**PROBLEM DESCRIPTION:** Every line below from the one containing "The width and height of the screenshot is (245, 2576)." through the one containing "Task: Click on the Eclipses de Soleil" must be transcribed exactly. Omit all lines outside that stretch.

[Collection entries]

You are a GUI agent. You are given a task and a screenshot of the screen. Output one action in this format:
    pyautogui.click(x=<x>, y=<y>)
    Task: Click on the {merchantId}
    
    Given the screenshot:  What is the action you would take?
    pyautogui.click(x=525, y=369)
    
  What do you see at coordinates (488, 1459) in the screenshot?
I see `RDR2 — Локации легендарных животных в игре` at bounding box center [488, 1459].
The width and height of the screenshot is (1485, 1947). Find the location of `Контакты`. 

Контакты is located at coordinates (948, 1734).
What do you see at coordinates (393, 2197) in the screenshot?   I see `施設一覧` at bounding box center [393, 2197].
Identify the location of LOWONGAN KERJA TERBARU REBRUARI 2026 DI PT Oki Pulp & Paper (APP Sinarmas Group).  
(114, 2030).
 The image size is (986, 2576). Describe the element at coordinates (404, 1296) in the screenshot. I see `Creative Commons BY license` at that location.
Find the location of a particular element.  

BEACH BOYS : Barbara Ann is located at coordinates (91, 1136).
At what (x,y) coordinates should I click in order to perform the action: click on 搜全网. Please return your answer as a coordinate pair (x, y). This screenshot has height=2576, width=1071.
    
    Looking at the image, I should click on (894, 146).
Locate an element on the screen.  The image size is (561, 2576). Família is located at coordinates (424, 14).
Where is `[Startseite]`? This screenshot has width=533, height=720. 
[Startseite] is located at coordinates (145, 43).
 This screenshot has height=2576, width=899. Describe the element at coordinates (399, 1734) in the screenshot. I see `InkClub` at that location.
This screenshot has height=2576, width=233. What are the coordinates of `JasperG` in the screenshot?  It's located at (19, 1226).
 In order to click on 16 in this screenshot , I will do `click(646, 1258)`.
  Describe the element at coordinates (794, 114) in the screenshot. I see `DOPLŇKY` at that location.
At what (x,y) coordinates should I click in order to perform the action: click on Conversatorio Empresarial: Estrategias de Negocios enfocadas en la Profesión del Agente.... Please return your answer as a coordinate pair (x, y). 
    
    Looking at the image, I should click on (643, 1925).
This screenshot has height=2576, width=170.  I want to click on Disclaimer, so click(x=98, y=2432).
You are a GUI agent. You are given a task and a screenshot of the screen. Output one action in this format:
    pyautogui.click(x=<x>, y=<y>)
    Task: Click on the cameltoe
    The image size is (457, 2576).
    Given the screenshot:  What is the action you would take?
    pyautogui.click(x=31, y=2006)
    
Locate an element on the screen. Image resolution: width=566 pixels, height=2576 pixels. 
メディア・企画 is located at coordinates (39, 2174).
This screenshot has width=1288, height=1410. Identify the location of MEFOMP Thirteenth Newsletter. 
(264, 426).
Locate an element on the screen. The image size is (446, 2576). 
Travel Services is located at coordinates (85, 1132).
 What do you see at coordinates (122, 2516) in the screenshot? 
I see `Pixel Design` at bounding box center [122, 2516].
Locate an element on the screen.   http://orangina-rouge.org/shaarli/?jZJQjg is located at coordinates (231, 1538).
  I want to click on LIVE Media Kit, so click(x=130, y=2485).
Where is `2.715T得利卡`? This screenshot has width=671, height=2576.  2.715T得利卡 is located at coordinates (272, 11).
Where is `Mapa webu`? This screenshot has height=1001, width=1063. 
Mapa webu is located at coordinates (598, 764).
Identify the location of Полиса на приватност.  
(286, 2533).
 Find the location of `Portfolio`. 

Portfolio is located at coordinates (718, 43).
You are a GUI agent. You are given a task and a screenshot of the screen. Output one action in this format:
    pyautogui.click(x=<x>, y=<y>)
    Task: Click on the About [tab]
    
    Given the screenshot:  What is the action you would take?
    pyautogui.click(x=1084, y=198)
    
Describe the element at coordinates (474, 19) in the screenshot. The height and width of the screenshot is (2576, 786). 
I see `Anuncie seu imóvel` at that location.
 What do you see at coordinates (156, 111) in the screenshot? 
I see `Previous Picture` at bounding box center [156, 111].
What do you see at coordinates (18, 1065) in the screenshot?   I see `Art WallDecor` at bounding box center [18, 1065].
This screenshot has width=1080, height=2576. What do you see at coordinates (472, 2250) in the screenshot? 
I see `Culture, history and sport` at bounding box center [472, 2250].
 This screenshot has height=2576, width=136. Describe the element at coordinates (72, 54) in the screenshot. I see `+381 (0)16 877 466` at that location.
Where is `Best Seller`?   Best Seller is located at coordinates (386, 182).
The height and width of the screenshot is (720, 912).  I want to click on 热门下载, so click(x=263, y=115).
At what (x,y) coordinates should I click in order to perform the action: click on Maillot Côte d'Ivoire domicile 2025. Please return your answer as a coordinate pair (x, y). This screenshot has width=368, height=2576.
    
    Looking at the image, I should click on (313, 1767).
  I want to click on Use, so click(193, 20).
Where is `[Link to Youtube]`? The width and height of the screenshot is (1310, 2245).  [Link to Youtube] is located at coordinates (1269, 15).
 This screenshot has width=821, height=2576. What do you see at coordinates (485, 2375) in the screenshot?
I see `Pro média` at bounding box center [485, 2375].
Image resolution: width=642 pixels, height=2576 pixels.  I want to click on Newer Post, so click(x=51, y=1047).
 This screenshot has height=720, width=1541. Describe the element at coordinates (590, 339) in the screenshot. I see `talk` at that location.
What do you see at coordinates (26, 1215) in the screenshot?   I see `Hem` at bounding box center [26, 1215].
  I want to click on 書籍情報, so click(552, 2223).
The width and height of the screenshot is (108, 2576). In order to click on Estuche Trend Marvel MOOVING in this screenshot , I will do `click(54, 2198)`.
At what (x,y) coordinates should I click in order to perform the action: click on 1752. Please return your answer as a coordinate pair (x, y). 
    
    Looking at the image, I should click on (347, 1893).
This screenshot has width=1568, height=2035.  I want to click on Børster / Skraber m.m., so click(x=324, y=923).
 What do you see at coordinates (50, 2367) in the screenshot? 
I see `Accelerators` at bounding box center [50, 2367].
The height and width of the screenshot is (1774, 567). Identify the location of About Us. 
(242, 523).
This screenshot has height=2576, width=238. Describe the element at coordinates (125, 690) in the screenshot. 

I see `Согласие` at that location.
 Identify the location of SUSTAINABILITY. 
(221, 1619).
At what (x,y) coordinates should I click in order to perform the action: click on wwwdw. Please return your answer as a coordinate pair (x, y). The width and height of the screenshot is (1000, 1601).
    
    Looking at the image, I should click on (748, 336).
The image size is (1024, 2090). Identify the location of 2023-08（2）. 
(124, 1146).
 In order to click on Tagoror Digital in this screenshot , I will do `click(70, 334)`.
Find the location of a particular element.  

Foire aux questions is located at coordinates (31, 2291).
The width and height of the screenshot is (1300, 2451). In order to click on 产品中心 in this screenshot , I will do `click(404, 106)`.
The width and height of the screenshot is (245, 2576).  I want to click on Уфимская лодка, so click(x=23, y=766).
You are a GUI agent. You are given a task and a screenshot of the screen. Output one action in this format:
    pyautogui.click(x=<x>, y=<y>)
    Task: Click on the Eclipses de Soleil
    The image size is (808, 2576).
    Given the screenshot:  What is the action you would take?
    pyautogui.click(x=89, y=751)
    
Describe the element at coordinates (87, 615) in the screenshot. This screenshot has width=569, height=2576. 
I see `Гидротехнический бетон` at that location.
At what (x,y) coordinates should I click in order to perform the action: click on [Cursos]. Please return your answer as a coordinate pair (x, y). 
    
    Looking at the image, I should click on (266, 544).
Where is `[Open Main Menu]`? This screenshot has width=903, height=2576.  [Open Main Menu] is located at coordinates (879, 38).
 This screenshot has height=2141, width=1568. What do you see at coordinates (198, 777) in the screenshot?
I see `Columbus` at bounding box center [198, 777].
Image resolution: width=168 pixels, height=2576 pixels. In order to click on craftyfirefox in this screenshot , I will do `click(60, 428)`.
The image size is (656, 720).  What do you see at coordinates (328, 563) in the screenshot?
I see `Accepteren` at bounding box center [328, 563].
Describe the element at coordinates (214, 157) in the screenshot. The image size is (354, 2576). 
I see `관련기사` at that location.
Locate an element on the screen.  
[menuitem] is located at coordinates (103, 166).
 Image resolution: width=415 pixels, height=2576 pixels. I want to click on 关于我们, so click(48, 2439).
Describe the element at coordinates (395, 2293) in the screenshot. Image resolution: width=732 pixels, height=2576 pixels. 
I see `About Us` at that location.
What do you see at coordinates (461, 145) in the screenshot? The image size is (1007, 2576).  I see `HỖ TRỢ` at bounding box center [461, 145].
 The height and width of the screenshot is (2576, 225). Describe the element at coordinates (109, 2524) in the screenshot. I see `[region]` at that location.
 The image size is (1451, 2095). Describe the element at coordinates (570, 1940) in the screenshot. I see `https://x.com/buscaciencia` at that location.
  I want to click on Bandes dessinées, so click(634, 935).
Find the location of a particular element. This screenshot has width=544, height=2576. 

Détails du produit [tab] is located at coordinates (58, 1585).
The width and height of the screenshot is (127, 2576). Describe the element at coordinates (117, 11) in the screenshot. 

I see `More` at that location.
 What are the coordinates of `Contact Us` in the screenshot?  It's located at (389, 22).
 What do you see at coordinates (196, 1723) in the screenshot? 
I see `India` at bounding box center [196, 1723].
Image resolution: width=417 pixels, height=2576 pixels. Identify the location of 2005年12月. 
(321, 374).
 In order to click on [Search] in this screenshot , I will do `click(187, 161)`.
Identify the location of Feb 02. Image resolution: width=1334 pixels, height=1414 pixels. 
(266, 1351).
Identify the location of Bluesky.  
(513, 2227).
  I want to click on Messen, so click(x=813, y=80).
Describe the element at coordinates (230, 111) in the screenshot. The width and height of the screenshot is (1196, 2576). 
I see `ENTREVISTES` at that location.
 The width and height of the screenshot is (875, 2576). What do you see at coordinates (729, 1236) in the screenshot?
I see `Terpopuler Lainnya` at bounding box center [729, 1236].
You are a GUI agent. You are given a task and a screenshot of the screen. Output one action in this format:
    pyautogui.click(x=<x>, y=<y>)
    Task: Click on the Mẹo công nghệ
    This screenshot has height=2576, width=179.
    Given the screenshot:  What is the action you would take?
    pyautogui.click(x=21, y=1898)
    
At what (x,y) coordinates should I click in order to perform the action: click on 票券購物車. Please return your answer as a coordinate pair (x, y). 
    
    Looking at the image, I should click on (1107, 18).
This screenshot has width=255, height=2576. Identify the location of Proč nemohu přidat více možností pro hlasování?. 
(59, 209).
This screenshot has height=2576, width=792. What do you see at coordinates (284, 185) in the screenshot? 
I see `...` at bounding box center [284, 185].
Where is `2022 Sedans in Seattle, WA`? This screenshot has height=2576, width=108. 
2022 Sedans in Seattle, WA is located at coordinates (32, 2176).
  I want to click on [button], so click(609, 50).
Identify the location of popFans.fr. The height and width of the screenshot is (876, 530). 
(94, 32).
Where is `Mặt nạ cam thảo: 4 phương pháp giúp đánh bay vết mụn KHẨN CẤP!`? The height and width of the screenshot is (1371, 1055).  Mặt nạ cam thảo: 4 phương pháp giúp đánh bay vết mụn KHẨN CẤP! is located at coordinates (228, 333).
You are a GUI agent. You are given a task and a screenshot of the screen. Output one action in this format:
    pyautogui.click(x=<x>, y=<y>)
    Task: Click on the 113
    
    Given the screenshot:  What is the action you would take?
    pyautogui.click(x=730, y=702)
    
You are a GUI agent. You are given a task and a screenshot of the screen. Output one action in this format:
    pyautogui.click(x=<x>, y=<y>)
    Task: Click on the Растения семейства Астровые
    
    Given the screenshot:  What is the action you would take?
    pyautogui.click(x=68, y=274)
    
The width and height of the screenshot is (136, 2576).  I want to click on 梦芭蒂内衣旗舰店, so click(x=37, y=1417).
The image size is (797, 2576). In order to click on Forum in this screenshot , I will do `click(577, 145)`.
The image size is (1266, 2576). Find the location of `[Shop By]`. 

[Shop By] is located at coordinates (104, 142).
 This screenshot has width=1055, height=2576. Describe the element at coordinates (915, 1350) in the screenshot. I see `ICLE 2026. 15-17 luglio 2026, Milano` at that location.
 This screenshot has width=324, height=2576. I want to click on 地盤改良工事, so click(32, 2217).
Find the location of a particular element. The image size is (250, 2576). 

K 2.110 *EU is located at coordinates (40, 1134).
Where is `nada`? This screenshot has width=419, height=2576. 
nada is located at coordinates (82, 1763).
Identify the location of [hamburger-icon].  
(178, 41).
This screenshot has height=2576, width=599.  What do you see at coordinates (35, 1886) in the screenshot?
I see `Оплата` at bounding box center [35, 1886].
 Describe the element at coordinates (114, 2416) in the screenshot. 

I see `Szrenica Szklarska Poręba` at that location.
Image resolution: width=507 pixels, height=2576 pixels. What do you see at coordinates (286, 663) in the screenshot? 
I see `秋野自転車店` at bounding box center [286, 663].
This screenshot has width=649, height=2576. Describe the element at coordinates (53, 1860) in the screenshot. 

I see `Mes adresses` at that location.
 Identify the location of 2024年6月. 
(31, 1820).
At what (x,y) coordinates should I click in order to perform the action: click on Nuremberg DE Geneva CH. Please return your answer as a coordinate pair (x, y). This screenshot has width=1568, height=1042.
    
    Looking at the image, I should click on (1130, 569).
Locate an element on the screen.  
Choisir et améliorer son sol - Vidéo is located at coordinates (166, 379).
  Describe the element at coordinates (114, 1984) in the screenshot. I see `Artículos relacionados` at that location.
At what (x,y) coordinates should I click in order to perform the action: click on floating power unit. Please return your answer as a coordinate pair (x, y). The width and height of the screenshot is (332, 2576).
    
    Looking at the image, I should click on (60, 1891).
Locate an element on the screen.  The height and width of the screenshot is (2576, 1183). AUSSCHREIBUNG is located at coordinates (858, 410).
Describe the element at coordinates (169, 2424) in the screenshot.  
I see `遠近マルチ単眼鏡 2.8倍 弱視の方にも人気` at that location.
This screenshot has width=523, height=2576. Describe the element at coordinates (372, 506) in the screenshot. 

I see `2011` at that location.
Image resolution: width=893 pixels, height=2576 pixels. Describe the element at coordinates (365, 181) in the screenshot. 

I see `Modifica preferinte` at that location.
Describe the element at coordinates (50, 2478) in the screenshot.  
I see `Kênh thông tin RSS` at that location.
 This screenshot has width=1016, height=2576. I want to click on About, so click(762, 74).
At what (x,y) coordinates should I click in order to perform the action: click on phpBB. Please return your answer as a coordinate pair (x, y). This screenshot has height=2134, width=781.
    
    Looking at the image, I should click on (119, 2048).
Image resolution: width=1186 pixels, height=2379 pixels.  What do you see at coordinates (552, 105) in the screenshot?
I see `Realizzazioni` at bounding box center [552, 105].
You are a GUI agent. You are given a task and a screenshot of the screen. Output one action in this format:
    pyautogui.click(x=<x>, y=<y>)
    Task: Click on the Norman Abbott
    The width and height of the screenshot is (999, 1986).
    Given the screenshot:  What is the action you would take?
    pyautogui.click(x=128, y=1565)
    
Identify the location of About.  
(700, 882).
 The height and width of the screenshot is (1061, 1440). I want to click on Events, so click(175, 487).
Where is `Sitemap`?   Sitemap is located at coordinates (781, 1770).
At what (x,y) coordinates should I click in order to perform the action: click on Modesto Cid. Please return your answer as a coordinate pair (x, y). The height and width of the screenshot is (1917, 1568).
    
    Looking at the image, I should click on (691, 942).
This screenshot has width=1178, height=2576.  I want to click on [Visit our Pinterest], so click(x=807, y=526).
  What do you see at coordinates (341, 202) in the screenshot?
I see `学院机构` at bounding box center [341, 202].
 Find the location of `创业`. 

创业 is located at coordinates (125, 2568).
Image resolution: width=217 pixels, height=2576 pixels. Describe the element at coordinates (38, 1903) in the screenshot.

**SOLUTION TO THIS TASK:**
The width and height of the screenshot is (245, 2576).  I want to click on Уфимская лодка, so click(x=23, y=766).
You are a GUI agent. You are given a task and a screenshot of the screen. Output one action in this format:
    pyautogui.click(x=<x>, y=<y>)
    Task: Click on the Eclipses de Soleil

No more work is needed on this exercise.